Hey guys,
I'm brand new to this site and these forums, so pardon any bumbling mistakes (I don't even know if I have this in the correct subforum).
I've been brewing a campaign for well over a decade, it started off in 2nd edition and made a transition to 3e about 5 or 6 years ago. My group takes very long breaks - a hiatus can last several months at a time, as we are all adults *cough* now, with grownup lives and responsibilities.
One such break was so long I feared we would never finish my magnum opus that I've been constructing for so long. I packed away alot of my books and also lost several of the files I had written on the grand culmination of the campaign.
The story ends with a daring infiltration of Khin-Oin - the tower of the yugoloths in the Gray Waste of Hades. I know for the most part what I want to do with the encounters within, but I have very little idea of how I should challenge them on getting to the tower itself. They are traveling to Hades via a portal on the Infinite Staircase they discovered waaaay back around level 5 or 6. Not knowing any better, they entered and were soundly thrashed by a small group of mezzoloths tasked with guarding this doorway.

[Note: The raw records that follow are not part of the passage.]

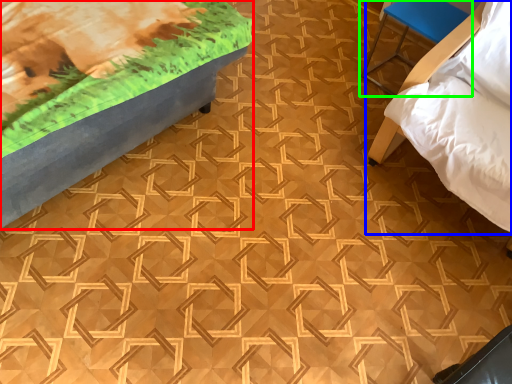 Question: Which is nearer to the furniture (highlighted by a red box)? furniture (highlighted by a blue box) or furniture (highlighted by a green box).

Choices:
 (A) furniture
 (B) furniture

Answer: (A) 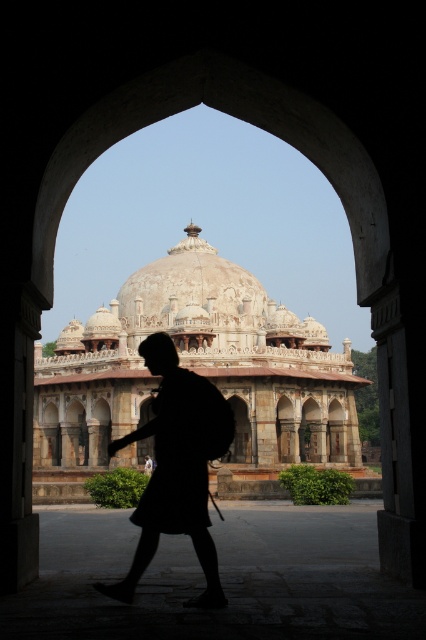 You are standing in front of the arched doorway and need to reach the white stone dome at center. There is a black matte backpack at center blocking your path. Can you walk around it without getting too close? Please consider the distance between them.

The white stone dome at center and black matte backpack at center are 17.56 meters apart. Since the backpack is much smaller than the dome, you can easily walk around it while maintaining a safe distance of about 17 meters between yourself and the dome.

You are standing in front of the arched doorway and want to take a photo of the white stone dome at center. Based on its position, where should you aim your camera to capture it properly?

The white stone dome at center is located at coordinates point [195,371], so aim your camera slightly to the right and up from the center to capture it properly.

You are standing in front of the arched doorway and see both the white stone dome at center and the black matte backpack at center. Which object is positioned to the right side from your perspective?

The white stone dome at center is to the right of the black matte backpack at center, so from your perspective, the white stone dome at center is positioned to the right side. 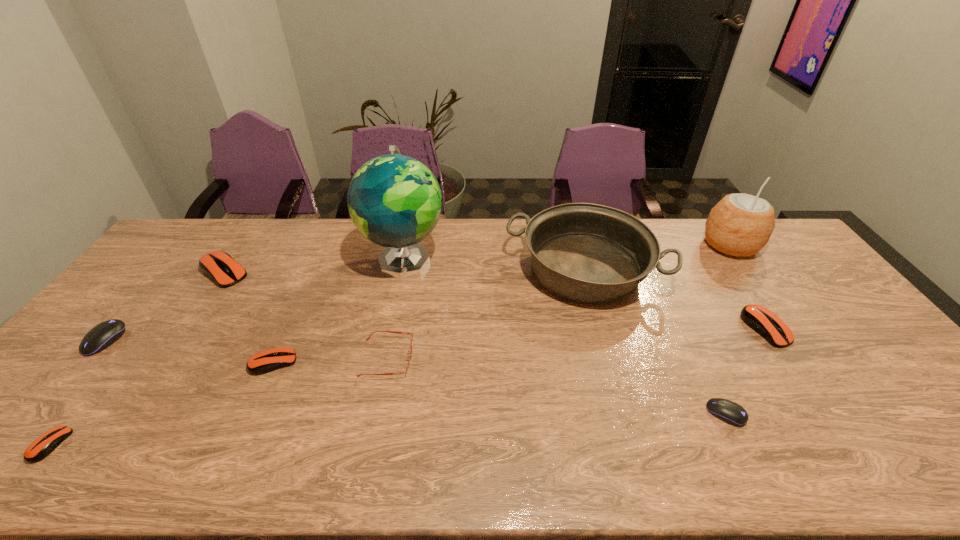 Select which object appears as the second closest to the third tallest object. Please provide its 2D coordinates. Your answer should be formatted as a tuple, i.e. [(x, y)], where the tuple contains the x and y coordinates of a point satisfying the conditions above.

[(740, 225)]

Identify which computer mouse is the fourth nearest to the nearest orange computer mouse. Please provide its 2D coordinates. Your answer should be formatted as a tuple, i.e. [(x, y)], where the tuple contains the x and y coordinates of a point satisfying the conditions above.

[(730, 412)]

Point out which computer mouse is positioned as the second nearest to the second object from left to right. Please provide its 2D coordinates. Your answer should be formatted as a tuple, i.e. [(x, y)], where the tuple contains the x and y coordinates of a point satisfying the conditions above.

[(266, 361)]

Where is `orange computer mouse that is the second nearest to the second tallest object`? The height and width of the screenshot is (540, 960). orange computer mouse that is the second nearest to the second tallest object is located at coordinates (266, 361).

Locate an element on the screen. orange computer mouse identified as the closest to the second computer mouse from left to right is located at coordinates (266, 361).

What are the coordinates of `blank space that satisfies the following two spatial constraints: 1. on the back side of the fifth computer mouse from left to right; 2. on the lenses of the spectacles` in the screenshot? It's located at (700, 357).

This screenshot has height=540, width=960. Identify the location of free point that satisfies the following two spatial constraints: 1. on the back side of the rightmost computer mouse; 2. on the left side of the smallest orange computer mouse. (141, 328). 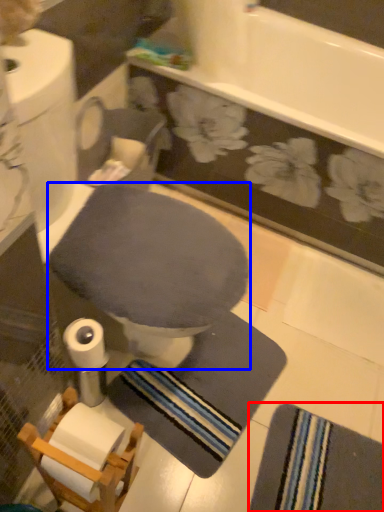 Question: Among these objects, which one is nearest to the camera, bath towel (highlighted by a red box) or toilet bowl (highlighted by a blue box)?

Choices:
 (A) bath towel
 (B) toilet bowl

Answer: (B) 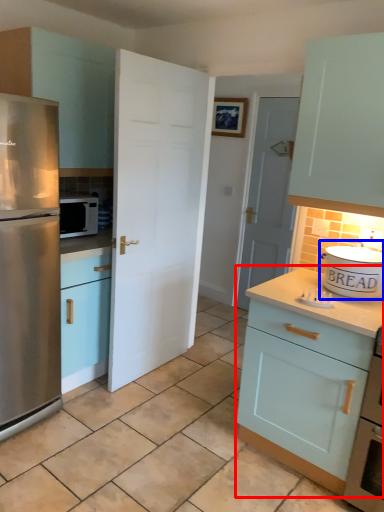 Question: Which point is closer to the camera, cabinetry (highlighted by a red box) or appliance (highlighted by a blue box)?

Choices:
 (A) cabinetry
 (B) appliance

Answer: (A) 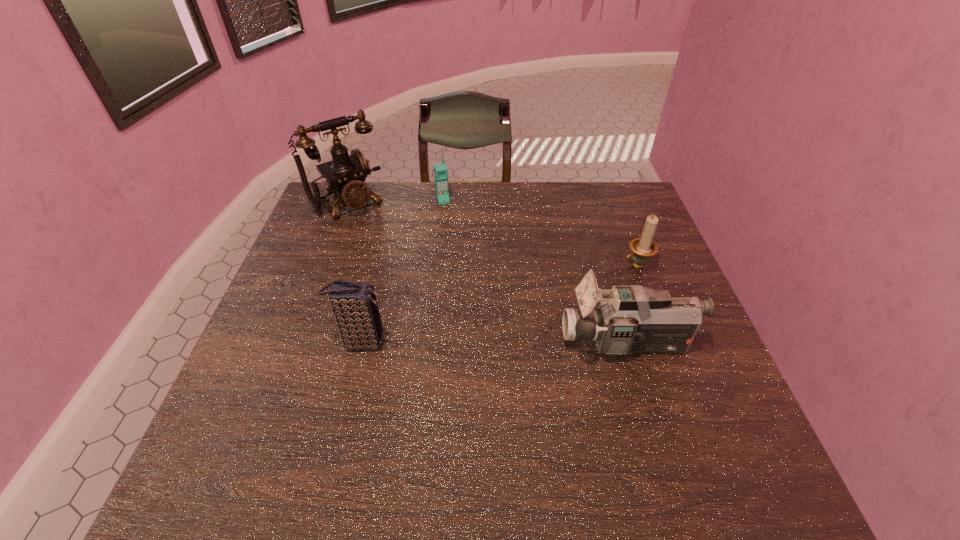 Locate an element on the screen. clutch bag is located at coordinates (355, 310).

Where is `camcorder`? The image size is (960, 540). camcorder is located at coordinates (633, 319).

I want to click on candle_holder, so pos(643,248).

Where is `the third object from left to right`? The width and height of the screenshot is (960, 540). the third object from left to right is located at coordinates (440, 169).

I want to click on the tallest object, so click(x=345, y=174).

Image resolution: width=960 pixels, height=540 pixels. Find the location of `blank space located 0.210m with the zip open on the clutch bag`. blank space located 0.210m with the zip open on the clutch bag is located at coordinates (479, 343).

This screenshot has width=960, height=540. Identify the location of vacant space located on the front-facing side of the camcorder. (459, 343).

At what (x,y) coordinates should I click in order to perform the action: click on vacant space located on the front-facing side of the camcorder. Please return your answer as a coordinate pair (x, y). The height and width of the screenshot is (540, 960). Looking at the image, I should click on (420, 343).

Locate an element on the screen. The image size is (960, 540). vacant space located 0.270m on the front-facing side of the camcorder is located at coordinates (445, 343).

This screenshot has width=960, height=540. I want to click on vacant region located 0.220m on the handle side of the third nearest object, so click(x=559, y=300).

I'd like them to fight those very same mezzoloths again (now at level 16) simply to illustrate how far they've progressed over this lengthy odyssey - I don't believe every fight needs to put them on death's door. This one is purely for their enjoyment to feel how strong they are now comparitively.
After that one scripted encounter, I don't have much else. As I said, much of my material is scattered/lost. I know they have to make periodic Will saves vs. the omni-present doom-and-gloom of the realm, but what other challenges can I present them with? A roving warband of devils or demons, strays from a Blood War battle? A depressing encounter with a shade that has almost "given up the ghost" and merged into the hoplessness of the plane? How about those birds that once they draw blood, keep following you around until you are drained dry? Not Simpathetics.... what are the other evil crow-like birds in Hades... crap where are all my PS Monster Manuals?
How about just getting around in Oinos? If anyone's ever read the Dragonlance "Legends" series, I like how they detail moving in Hades (which they mistakenly refer to as the Abyss) as more a matter of willpower than physical locomotion. I might implement something like that, after the PCs trudge around for several hours and then turn to see their portal less than a hundred yards behind them.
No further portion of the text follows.